Problem to work on =
Read the listing below and copy out every line that holds "film".

--------------------

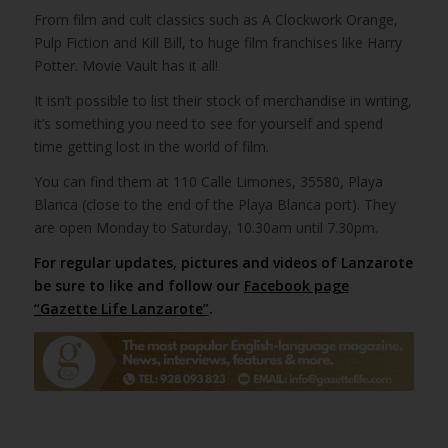
From film and cult classics such as A Clockwork Orange,
Pulp Fiction and Kill Bill, to huge film franchises like Harry
Potter. Movie Vault has it all!
It isn’t possible to list their stock of merchandise in writing,
it’s something you need to see for yourself and spend
time getting lost in the world of film.
You can find them at 110 Calle Limones, 35580, Playa
Blanca (close to the end of the Playa Blanca port). They
are open Monday to Saturday, 10.30am until 7.30pm.
For regular updates, pictures and videos of Lanzarote
be sure to like and follow our
Facebook page
“Gazette Life Lanzarote”
.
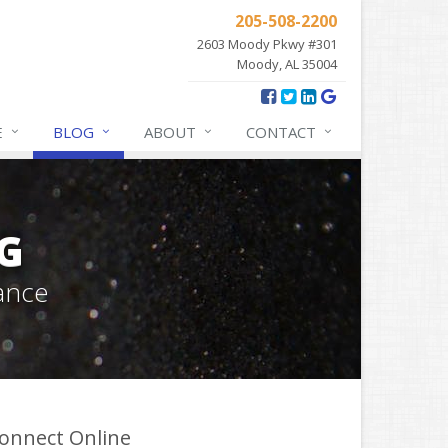
205-508-2200
2603 Moody Pkwy #301
Moody, AL 35004
E
BLOG
ABOUT
CONTACT
G
ance
onnect Online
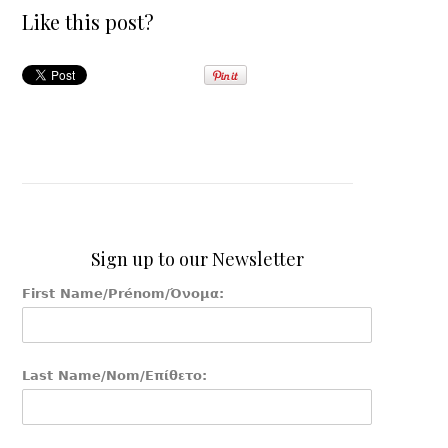
Like this post?
Sign up to our Newsletter
First Name/Prénom/Όνομα:
Last Name/Nom/Επίθετο:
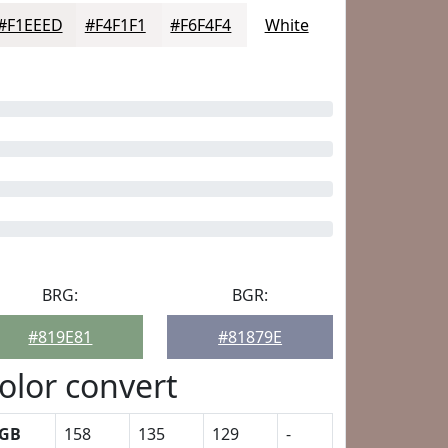
#F1EEED
#F4F1F1
#F6F4F4
White
BRG:
BGR:
#819E81
#81879E
olor convert
GB
158
135
129
-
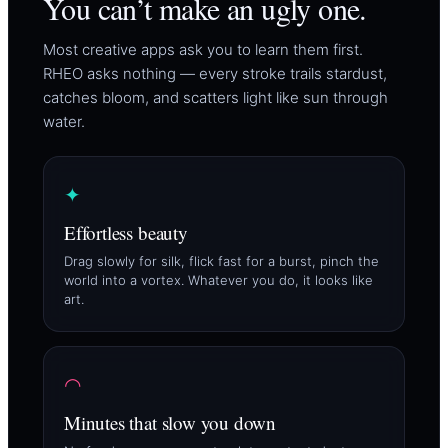
You can’t make an ugly one.
Most creative apps ask you to learn them first.
RHEO asks nothing — every stroke trails stardust,
catches bloom, and scatters light like sun through
water.
✦
Effortless beauty
Drag slowly for silk, flick fast for a burst, pinch the
world into a vortex. Whatever you do, it looks like
art.
◠
Minutes that slow you down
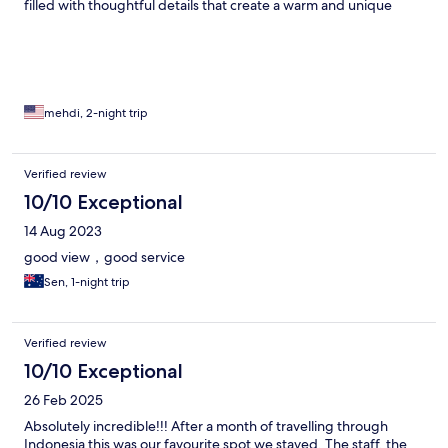
filled with thoughtful details that create a warm and unique
atmosphere. What truly sets this place apart is the exceptional
staff—attentive, welcoming, and genuinely committed to
making your stay unforgettable. They also arranged a super
reliable driver who handled both west and east island tours
seamlessly, along with an amazing therapist for deeply relaxing
massages. Highly recommended—this is a must-visit for anyone
mehdi, 2-night trip
seeking beauty, tranquility, and a truly memorable experience.
Verified review
10/10 Exceptional
14 Aug 2023
good view，good service
Sen, 1-night trip
Verified review
10/10 Exceptional
26 Feb 2025
Absolutely incredible!!! After a month of travelling through
Indonesia this was our favourite spot we stayed. The staff, the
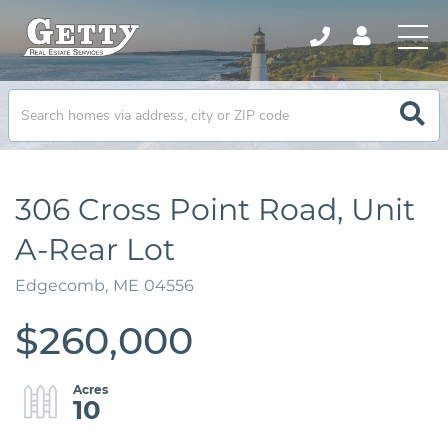
306 Cross Point Road, Unit
A-Rear Lot
Edgecomb,
ME
04556
$260,000
10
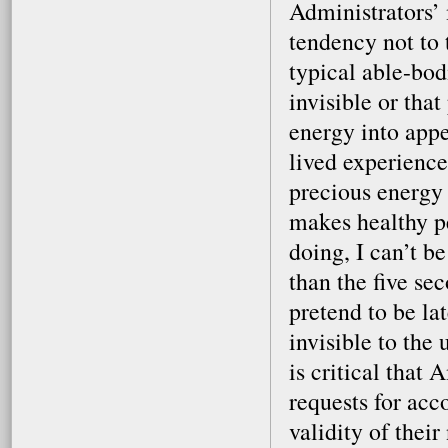
Administrators’ 
tendency not to 
typical able-bodi
invisible or that
energy into app
lived experience
precious energy 
makes healthy p
doing, I can’t b
than the five se
pretend to be la
invisible to the
is critical that
requests for ac
validity of their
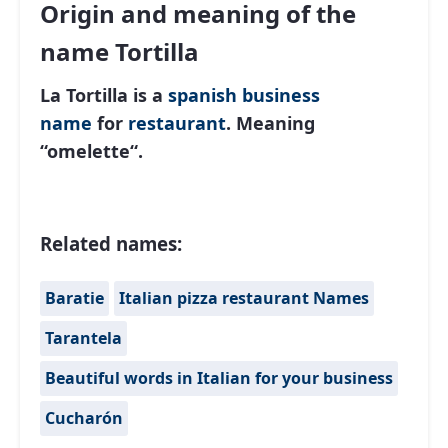
Origin and meaning of the
name Tortilla
La Tortilla is a
spanish
business
name
for
restaurant
. Meaning
“
omelette
“.
Related names:
Baratie
Italian pizza restaurant Names
Tarantela
Beautiful words in Italian for your business
Cucharón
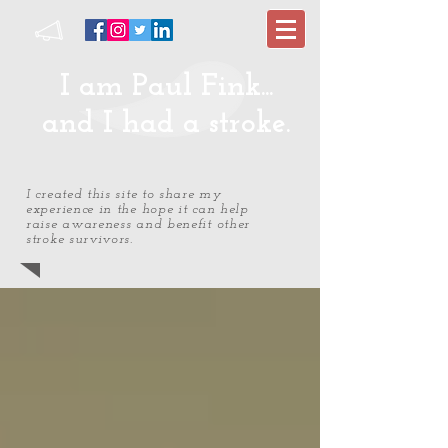
I am Paul Fink...
and I had a stroke.
I created this site to share my
experience in the hope it can help
raise awareness and benefit other
stroke survivors.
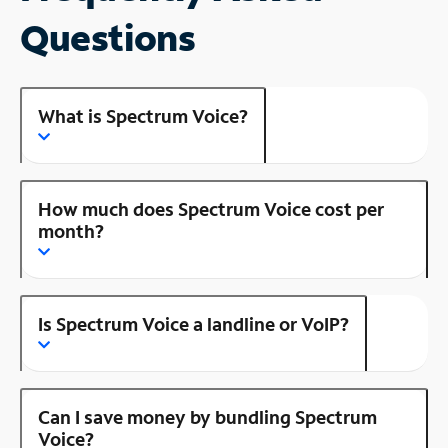
Questions
What is Spectrum Voice?
How much does Spectrum Voice cost per
month?
Is Spectrum Voice a landline or VoIP?
Can I save money by bundling Spectrum
Voice?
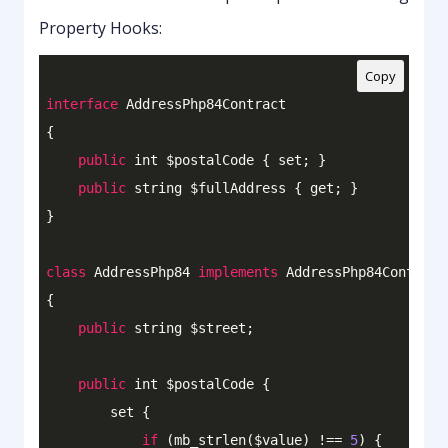
Property Hooks:
Copy
interface
AddressPhp84Contract
{

public
 int $postalCode { set; }

public
 string $fullAddress { get; }

}

class
AddressPhp84
implements
AddressPhp84Contract
{

public
 string $street;

public
 int $postalCode {

        set {

if
 (mb_strlen($value) !== 
5
) {
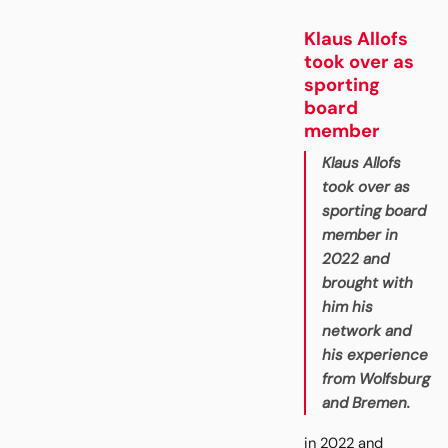
Klaus Allofs
took over as
sporting
board
member
Klaus Allofs
took over as
sporting board
member in
2022 and
brought with
him his
network and
his experience
from Wolfsburg
and Bremen.
in 2022 and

--------------------

Written reply =
From film and cult classics such as A Clockwork Orange,
Pulp Fiction and Kill Bill, to huge film franchises like Harry
time getting lost in the world of film.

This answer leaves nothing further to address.